The last phase of activity intruded the granite stock to the south east, around 10 sq km of granophyric microgranite centred on Black Mountain, which breaches the ring in the south east sector. At a later stage, following cooling of the rock, regional stresses were released along north west/south east trending faults each of which shifted the rock to the right as viewed across the fault by the observer (dextral strike slip). Two of the faults are extensive. The Camlough Fault extends from Cam Lough to Ravensdale and is over 17 km long, displacing the ring by 2 km; the Newry Fault a further 5 km to the east is much longer with a displacement of 2.5 km.
The Slieve Gullion ring complex has been the subject of intense study for more than 150 years (since 1840) with over 30 scientific papers describing aspects of its geology. It was the first ring dyke in the world to be mapped (by the Geological Survey of Ireland in the 1870s) although none of the geologists involved at the time was able to unravel its significance. That only emerged in 1909 from study of Scottish rocks and was applied here in the 1930s. It attracted geologists from around the world and it is Irelandís most impressive Tertiary igneous centre as well as being the finest expression of a ring dyke in the British Isles.

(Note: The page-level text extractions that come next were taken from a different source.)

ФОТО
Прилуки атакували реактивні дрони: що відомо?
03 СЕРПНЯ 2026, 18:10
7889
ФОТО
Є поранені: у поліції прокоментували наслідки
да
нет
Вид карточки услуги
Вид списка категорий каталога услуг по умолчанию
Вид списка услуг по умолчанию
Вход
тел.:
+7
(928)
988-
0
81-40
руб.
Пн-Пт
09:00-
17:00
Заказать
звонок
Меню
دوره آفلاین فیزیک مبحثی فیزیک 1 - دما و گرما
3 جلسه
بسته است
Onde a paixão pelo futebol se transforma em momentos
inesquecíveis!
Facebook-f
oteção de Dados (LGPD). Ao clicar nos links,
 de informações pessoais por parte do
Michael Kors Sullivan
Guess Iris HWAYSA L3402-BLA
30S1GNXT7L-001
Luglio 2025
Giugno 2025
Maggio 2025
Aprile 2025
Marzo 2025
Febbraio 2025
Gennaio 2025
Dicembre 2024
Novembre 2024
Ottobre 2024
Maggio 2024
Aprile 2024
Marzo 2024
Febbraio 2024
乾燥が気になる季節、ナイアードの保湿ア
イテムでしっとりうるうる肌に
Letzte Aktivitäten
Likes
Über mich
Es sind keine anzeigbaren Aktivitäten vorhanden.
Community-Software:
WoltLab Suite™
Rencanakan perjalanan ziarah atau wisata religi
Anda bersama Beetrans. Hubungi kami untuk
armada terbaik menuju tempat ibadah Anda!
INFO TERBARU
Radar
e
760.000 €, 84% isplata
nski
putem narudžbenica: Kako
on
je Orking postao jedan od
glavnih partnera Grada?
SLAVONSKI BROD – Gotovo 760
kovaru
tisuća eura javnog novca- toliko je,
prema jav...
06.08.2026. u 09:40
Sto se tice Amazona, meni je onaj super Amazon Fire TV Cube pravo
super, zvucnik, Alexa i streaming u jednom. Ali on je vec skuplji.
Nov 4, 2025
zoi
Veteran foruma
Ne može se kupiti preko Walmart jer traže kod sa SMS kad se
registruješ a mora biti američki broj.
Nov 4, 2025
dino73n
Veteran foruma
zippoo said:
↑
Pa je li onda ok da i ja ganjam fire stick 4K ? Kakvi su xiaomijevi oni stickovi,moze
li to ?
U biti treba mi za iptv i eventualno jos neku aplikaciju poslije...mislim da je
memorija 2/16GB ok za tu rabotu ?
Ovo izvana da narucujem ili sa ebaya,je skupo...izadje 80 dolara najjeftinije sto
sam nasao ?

Much new thinking on igneous phenomena has been tested here for over a century, concepts such as cauldron subsidence (sinking of the central block), transformation (better known as granitisation, a concept since largely disregarded, in which it was proposed that rocks could be transformed into granites in the solid state by the migration of hot mineral fluids), fluidization (the transport of powdered rock in hot gases), back veining (the remelting of solidified granites by basic magma and the migration of the melt back into the cooled basic rock) and perhaps the most important, the meeting and mixing of very different but co-existing magmas to create complex interfaces and exotic hybrid melts. Tunnelling in the area for a hydroelectric pump storage scheme also provided excellent sections through the rocks and confirmed the intrusive nature of the central mass.
The present landscape exposes the roots of an immense shield volcano that remained active for about 2 million years from 58 to 56 million years ago. A devastating sequence of cataclysmic explosive events smothered the local cool temperate landscape in volcanic dust and searing gas clouds at a time when its vegetation and faunas (the dinosaurs had been extinct for over 5 million years) were just beginning to look familiar to modern eyes. These events can be readily deduced from the Slieve Gullion complex which provides an indelible record in truly spectacular scenery.
This is one of Northern Irelandís most beautiful and provoking landscapes clearly displaying its volcanic narrative. For the purposes of ASSI designation 10 sites, numbered 1119 to 1128, have been selected and are described separately.